YOUR ASSIGNMENT:
Hand back the entries exactly as written, minus every picture.

━━━━━ DATA SECTION

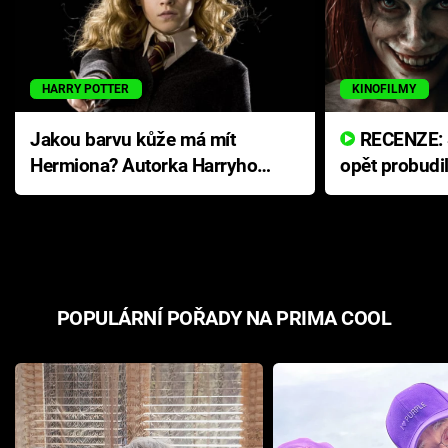
HARRY POTTER
KINOFILMY
Jakou barvu kůže má mít
RECENZE: Smrtelné zlo se
Hermiona? Autorka Harryho
opět probudi
Pottera přišla s ráznou
přichází s n
odpovědí
hororovou n
POPULÁRNÍ POŘADY NA PRIMA COOL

━━━━━━━━━━

SOLUTION BELOW:
HARRY POTTER
KINOFILMY
Jakou barvu kůže má mít
RECENZE: Smrtelné zlo se
Hermiona? Autorka Harryho
opět probudi
Pottera přišla s ráznou
přichází s n
odpovědí
hororovou n
POPULÁRNÍ POŘADY NA PRIMA COOL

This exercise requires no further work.